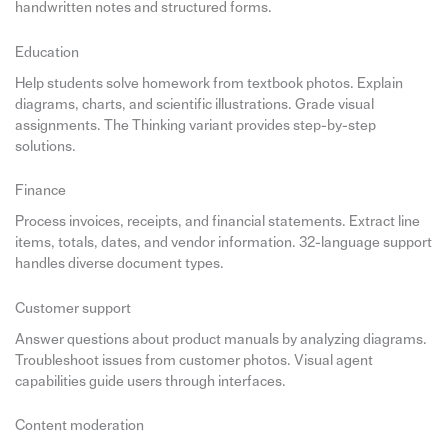
handwritten notes and structured forms.
Education
Help students solve homework from textbook photos. Explain
diagrams, charts, and scientific illustrations. Grade visual
assignments. The Thinking variant provides step-by-step
solutions.
Finance
Process invoices, receipts, and financial statements. Extract line
items, totals, dates, and vendor information. 32-language support
handles diverse document types.
Customer support
Answer questions about product manuals by analyzing diagrams.
Troubleshoot issues from customer photos. Visual agent
capabilities guide users through interfaces.
Content moderation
────
Write down, word for word, the lines above from the one containing "diagrams, charts, and" through the one containing "Troubleshoot issues from", both ends included.

diagrams, charts, and scientific illustrations. Grade visual
assignments. The Thinking variant provides step-by-step
solutions.
Finance
Process invoices, receipts, and financial statements. Extract line
items, totals, dates, and vendor information. 32-language support
handles diverse document types.
Customer support
Answer questions about product manuals by analyzing diagrams.
Troubleshoot issues from customer photos. Visual agent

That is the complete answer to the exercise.